═════ RECORDS TO PROCESS

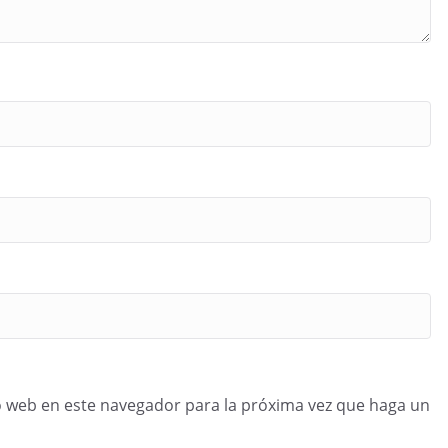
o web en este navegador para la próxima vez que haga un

══════════
═════ RECORDS TO PROCESS

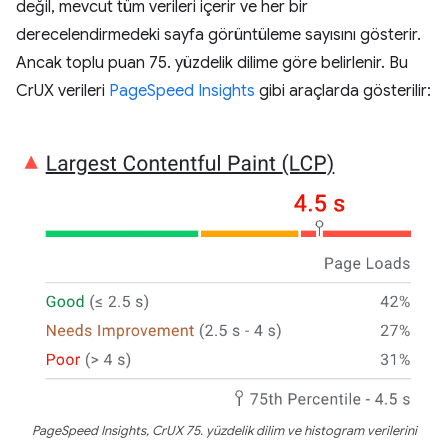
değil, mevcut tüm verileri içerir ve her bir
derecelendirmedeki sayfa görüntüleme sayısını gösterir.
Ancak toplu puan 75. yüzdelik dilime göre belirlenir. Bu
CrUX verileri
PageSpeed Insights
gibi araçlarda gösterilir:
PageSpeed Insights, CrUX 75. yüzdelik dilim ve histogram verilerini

══════════

Search the entries above for the string "Insights". Copy each line in which it appears.

_PROBLEM SOLUTION_
PageSpeed Insights
PageSpeed Insights, CrUX 75. yüzdelik dilim ve histogram verilerini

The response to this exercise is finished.